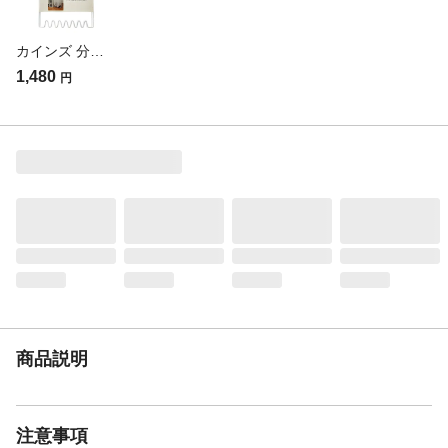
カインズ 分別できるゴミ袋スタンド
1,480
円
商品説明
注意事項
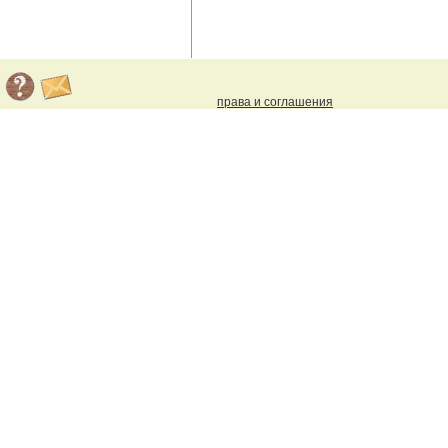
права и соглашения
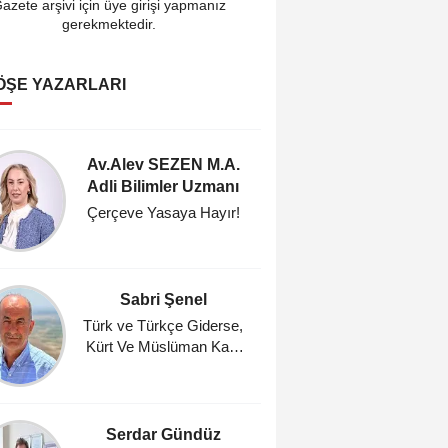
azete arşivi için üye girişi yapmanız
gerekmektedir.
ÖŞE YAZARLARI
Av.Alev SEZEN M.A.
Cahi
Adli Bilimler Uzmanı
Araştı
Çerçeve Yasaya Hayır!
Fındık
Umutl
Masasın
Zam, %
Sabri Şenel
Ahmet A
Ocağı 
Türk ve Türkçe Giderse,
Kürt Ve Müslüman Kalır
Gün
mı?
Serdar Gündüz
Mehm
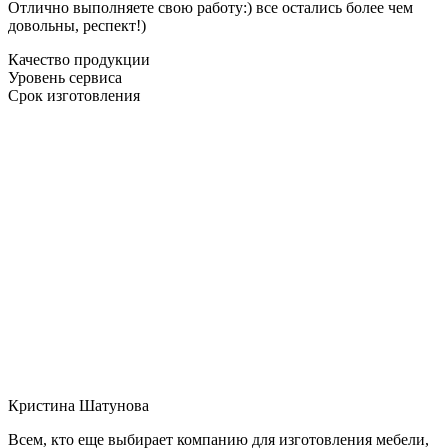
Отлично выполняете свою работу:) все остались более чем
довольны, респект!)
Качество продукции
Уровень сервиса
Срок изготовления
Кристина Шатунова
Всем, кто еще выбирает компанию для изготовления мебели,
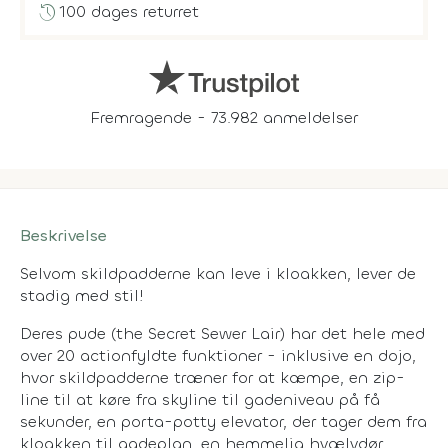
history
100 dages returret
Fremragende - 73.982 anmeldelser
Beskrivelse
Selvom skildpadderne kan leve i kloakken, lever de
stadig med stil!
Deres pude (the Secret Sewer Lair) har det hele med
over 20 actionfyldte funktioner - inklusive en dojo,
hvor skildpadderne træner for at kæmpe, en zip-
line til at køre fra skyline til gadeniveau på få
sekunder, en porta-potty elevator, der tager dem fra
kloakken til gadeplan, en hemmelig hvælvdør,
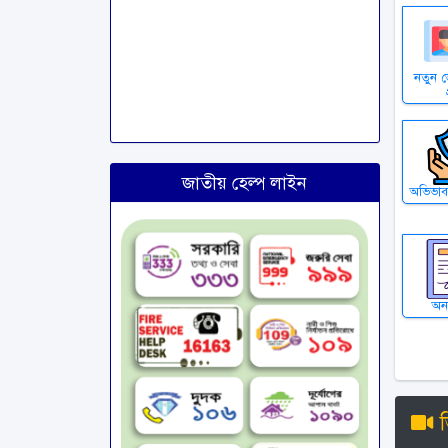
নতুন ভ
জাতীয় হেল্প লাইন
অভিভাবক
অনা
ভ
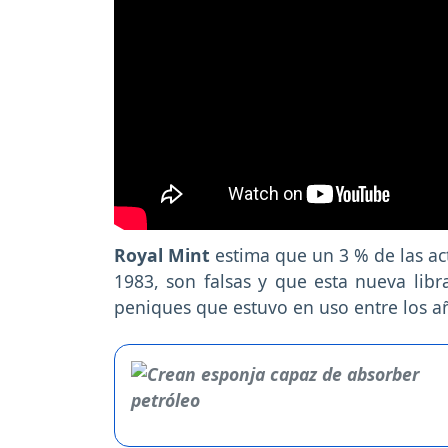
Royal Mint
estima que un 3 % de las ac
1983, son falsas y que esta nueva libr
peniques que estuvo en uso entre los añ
_ _ _ _
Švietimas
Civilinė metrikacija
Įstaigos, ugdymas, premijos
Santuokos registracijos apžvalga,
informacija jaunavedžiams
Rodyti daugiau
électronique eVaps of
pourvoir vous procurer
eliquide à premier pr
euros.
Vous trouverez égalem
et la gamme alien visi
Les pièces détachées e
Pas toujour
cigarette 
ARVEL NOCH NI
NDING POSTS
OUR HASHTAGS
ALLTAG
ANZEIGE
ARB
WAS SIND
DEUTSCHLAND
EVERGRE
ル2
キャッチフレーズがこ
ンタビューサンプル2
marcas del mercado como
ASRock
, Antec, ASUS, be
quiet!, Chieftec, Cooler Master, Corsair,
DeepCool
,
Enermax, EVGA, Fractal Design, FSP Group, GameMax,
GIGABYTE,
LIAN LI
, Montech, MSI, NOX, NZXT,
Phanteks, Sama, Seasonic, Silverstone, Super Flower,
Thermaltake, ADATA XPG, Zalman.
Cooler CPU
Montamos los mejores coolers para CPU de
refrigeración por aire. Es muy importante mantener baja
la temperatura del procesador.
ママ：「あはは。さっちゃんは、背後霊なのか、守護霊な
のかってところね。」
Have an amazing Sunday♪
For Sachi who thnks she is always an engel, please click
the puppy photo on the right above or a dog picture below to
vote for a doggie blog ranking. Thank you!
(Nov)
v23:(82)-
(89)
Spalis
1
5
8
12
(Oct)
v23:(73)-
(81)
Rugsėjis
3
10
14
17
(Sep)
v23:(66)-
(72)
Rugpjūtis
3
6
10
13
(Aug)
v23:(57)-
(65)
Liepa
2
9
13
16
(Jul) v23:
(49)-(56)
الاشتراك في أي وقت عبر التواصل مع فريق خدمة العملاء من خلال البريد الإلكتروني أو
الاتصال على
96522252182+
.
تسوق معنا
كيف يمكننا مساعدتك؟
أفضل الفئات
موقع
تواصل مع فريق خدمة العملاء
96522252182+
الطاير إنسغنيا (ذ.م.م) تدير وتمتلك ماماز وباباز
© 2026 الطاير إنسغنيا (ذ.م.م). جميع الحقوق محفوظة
_ _ _ _
→ **Work request**: What you give back should be exactly the lines of the data above from the line with "الاتصال على" through the line with "جميع الحقوق محفوظة", both of those included, and nothing more.

→ **Task result**:
الاتصال على
96522252182+
.
تسوق معنا
كيف يمكننا مساعدتك؟
أفضل الفئات
موقع
تواصل مع فريق خدمة العملاء
96522252182+
الطاير إنسغنيا (ذ.م.م) تدير وتمتلك ماماز وباباز
© 2026 الطاير إنسغنيا (ذ.م.م). جميع الحقوق محفوظة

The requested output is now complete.